The band with the fire. The band with the dildos. But Britain didn’t know all that yet…
“We are not Nazis, Neo-Nazis, or any other kind of Nazi,” said the band emphatically in a statement quoted in the piece, stating that the footage was used as an example of good art. “We are against racism, bigotry or any other type of discrimination.”
It was a strange start for a band who were about to embark on an effort to win over Britain. “They were convinced it would never happen in the UK,” says Anna Maslowicz, the PR guru who took Rammstein under her wing a year or so after that headline. “The first time I met them, I said, ‘You’re gonna be playing stadiums in the future.’ And they said, ‘Never. We’ll never be accepted here. We sing in German.’”
That admission seems surprising in light of how things were going for the band. While their debut album, 1995’s Herzeleid, flopped onto CD players and was met with a somewhat flaccid reception, it caught the ear of Nine Inch Nails’ Trent Reznor and filmmaking legend David Lynch – they loved it so much, two songs ended up on Lynch’s 1997 neo-noir cinematic nightmare, Lost Highway.
Album Nummer zwei, Sehnsucht, booted the door down later that year. Its lead single, Engel, reached No.3 in the German singles charts. Up next was Du Hast, now a setlist staple, which somehow became a US radio hit and pipped The Smashing Pumpkins to a heavy rotation slot on MTV.
They were playing to thousands of devotees in mainland Europe and blowtorching a serious reputation across the pond. Thorsten Zahn, former editor of German alternative magazine Visions and the current editor-in-chief at Metal Hammer Germany, was sold hook, line and sphincter from day one. But as Rammstein hunkered down to make the album that would become Mutter, a seed of doubt sprouted in his brain: how could the band exceed expectations again?

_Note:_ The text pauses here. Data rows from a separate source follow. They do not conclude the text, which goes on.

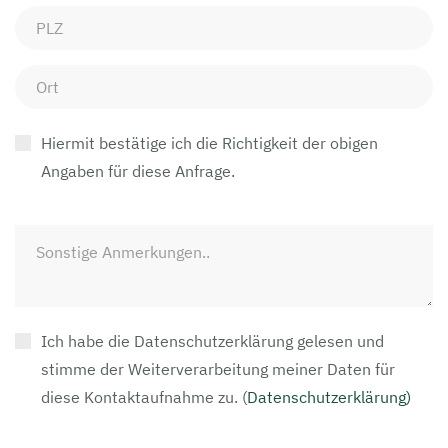
Hiermit bestätige ich die Richtigkeit der obigen
Angaben für diese Anfrage.
Ich habe die Datenschutzerklärung gelesen und
stimme der Weiterverarbeitung meiner Daten für
diese Kontaktaufnahme zu.
(
Datenschutzerklärung)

Richard takes out the eyebrows of the first eight rows
GETTY
“Everyone was afraid which direction they’d go next,” he says of the band’s Deutsche fanbase. “Everyone was nervous that the third record would turn out bad.”
There was one man who definitely wasn’t nervous: Jacob Hellner. The Swedish producer had already worked with the band on Herzeleid and Sehnsucht, and would continue to produce every record save for 2019’s self-titled. He remembers the mid-1999 gestation period of Rammstein’s defining chapter.
“[With] how the music world worked back in those days, your third album would define whether you were there to stay or just a flash in the pan,” he explains. “They realised that, and even though they’d had massive hits with Sehnsucht, they still had the bravery to follow their artistic instinct and go where they went.
“They rented Haus Weimar in Heiligendamm, a small town by the Baltic Sea,” he continues. “It was a hangout for the East German political top brass, and in those days, it was really worn down – they rented the caretaker’s house. The whole foundation of the album was laid out in that house.”